Your goal
All the lines below should be set down exactly, with no picture carried into the copy.

Data provided

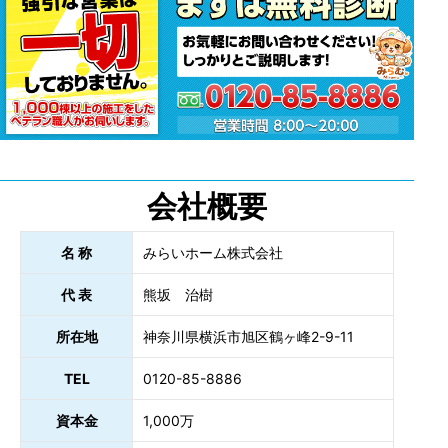
会社概要
名 称
みらいホーム株式会社
代 表
熊坂 治樹
所在地
神奈川県横浜市旭区鶴ヶ峰2-9-11
TEL
0120-85-8886
資本金
1,000万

The completed task
会社概要
名 称
みらいホーム株式会社
代 表
熊坂 治樹
所在地
神奈川県横浜市旭区鶴ヶ峰2-9-11
TEL
0120-85-8886
資本金
1,000万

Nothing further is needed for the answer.